● **Material provided**:
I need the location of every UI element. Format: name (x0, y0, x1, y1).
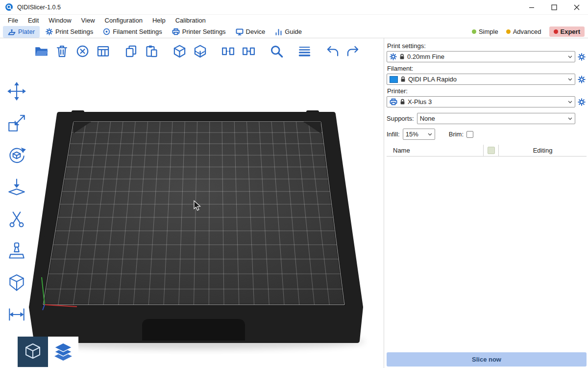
mode-advanced-label: Advanced (513, 28, 541, 35)
trash-icon (55, 44, 69, 58)
copy-button[interactable] (122, 42, 140, 60)
measure-tool-button[interactable] (3, 301, 30, 328)
remove-instance-icon (242, 44, 256, 58)
close-button[interactable] (565, 0, 588, 15)
cube-split-icon (193, 44, 207, 58)
search-icon (270, 44, 284, 58)
paste-button[interactable] (143, 42, 160, 60)
lock-icon (400, 99, 405, 105)
lock-icon (399, 53, 405, 60)
3d-editor-view-button[interactable] (18, 337, 48, 367)
printer-icon (172, 28, 180, 35)
variable-layer-height-button[interactable] (295, 42, 313, 60)
advanced-mode-dot-icon (506, 29, 511, 34)
chevron-down-icon (568, 101, 572, 104)
app-logo-icon (5, 3, 13, 11)
filament-gear-button[interactable] (576, 74, 587, 84)
lock-icon (400, 76, 406, 82)
guide-icon (275, 28, 282, 35)
bed-handle (142, 319, 245, 341)
print-settings-gear-button[interactable] (576, 52, 587, 62)
slice-now-button[interactable]: Slice now (387, 352, 587, 367)
main-content: Print settings: 0.20mm Fine Filament: QI… (0, 38, 588, 368)
brim-label: Brim: (449, 131, 464, 138)
split-to-parts-button[interactable] (191, 42, 209, 60)
remove-instance-button[interactable] (240, 42, 257, 60)
infill-label: Infill: (387, 131, 400, 138)
place-on-face-tool-button[interactable] (3, 173, 30, 201)
editor-cube-icon (23, 342, 43, 362)
rotate-tool-button[interactable] (3, 141, 30, 169)
search-button[interactable] (268, 42, 285, 60)
gear-icon (390, 53, 397, 60)
tab-filament-settings[interactable]: Filament Settings (98, 26, 167, 38)
cube-icon (172, 44, 187, 58)
menu-calibration[interactable]: Calibration (171, 15, 211, 26)
place-on-face-icon (6, 177, 27, 197)
chevron-down-icon (568, 117, 572, 120)
brim-checkbox[interactable] (466, 131, 473, 138)
tab-guide[interactable]: Guide (270, 26, 307, 38)
mode-expert[interactable]: Expert (549, 26, 585, 37)
print-settings-select[interactable]: 0.20mm Fine (387, 51, 575, 62)
minimize-button[interactable] (520, 0, 543, 15)
menu-window[interactable]: Window (44, 15, 76, 26)
tab-device[interactable]: Device (231, 26, 270, 38)
tab-print-settings[interactable]: Print Settings (41, 26, 98, 38)
scale-tool-button[interactable] (3, 109, 30, 137)
supports-select[interactable]: None (417, 113, 575, 124)
mode-expert-label: Expert (561, 28, 580, 35)
filament-select[interactable]: QIDI PLA Rapido (387, 74, 575, 85)
plater-icon (8, 28, 16, 35)
move-tool-button[interactable] (3, 78, 30, 105)
tab-bar: Plater Print Settings Filament Settings … (0, 26, 588, 38)
gear-icon (578, 76, 586, 83)
printer-select[interactable]: X-Plus 3 (387, 96, 575, 107)
tab-guide-label: Guide (285, 28, 302, 35)
object-list-body[interactable] (387, 157, 587, 350)
tab-plater[interactable]: Plater (3, 26, 40, 38)
copy-icon (124, 44, 138, 58)
move-icon (6, 81, 27, 102)
window-controls (520, 0, 588, 15)
open-folder-icon (34, 44, 49, 58)
mode-advanced[interactable]: Advanced (506, 28, 541, 35)
expert-mode-dot-icon (554, 29, 558, 34)
filament-label: Filament: (387, 65, 587, 72)
menu-file[interactable]: File (3, 15, 23, 26)
filament-color-swatch (390, 76, 398, 83)
column-header-name: Name (387, 147, 483, 154)
open-folder-button[interactable] (32, 42, 50, 60)
redo-button[interactable] (344, 42, 362, 60)
seam-painting-tool-button[interactable] (3, 269, 30, 296)
menu-view[interactable]: View (76, 15, 100, 26)
menu-edit[interactable]: Edit (23, 15, 44, 26)
printer-gear-button[interactable] (576, 97, 587, 107)
tab-printer-settings[interactable]: Printer Settings (167, 26, 231, 38)
menu-configuration[interactable]: Configuration (100, 15, 147, 26)
cut-tool-button[interactable] (3, 205, 30, 233)
mode-simple[interactable]: Simple (472, 28, 498, 35)
infill-select[interactable]: 15% (403, 129, 435, 140)
undo-button[interactable] (323, 42, 341, 60)
extruder-swatch-icon (488, 147, 495, 154)
delete-button[interactable] (53, 42, 71, 60)
redo-icon (346, 44, 360, 58)
split-to-objects-button[interactable] (171, 42, 188, 60)
bed-surface (43, 122, 344, 305)
menu-help[interactable]: Help (147, 15, 171, 26)
gizmo-toolbar (3, 78, 30, 333)
preview-view-button[interactable] (48, 337, 78, 367)
support-paint-icon (6, 240, 27, 261)
delete-all-button[interactable] (74, 42, 91, 60)
chevron-down-icon (568, 55, 572, 58)
mode-simple-label: Simple (479, 28, 498, 35)
add-instance-button[interactable] (219, 42, 237, 60)
support-painting-tool-button[interactable] (3, 237, 30, 264)
filament-value: QIDI PLA Rapido (408, 76, 457, 83)
arrange-button[interactable] (94, 42, 112, 60)
maximize-button[interactable] (543, 0, 565, 15)
print-settings-label: Print settings: (387, 42, 587, 50)
viewport-3d[interactable] (0, 38, 384, 368)
printer-value: X-Plus 3 (408, 98, 432, 105)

● **Problem**: Only lines of the data holding the word "Simple" go in the answer. Please copy each of them.

● **Exercise result**:
mode-simple[interactable]: Simple (472, 28, 498, 35)
mode-simple-label: Simple (479, 28, 498, 35)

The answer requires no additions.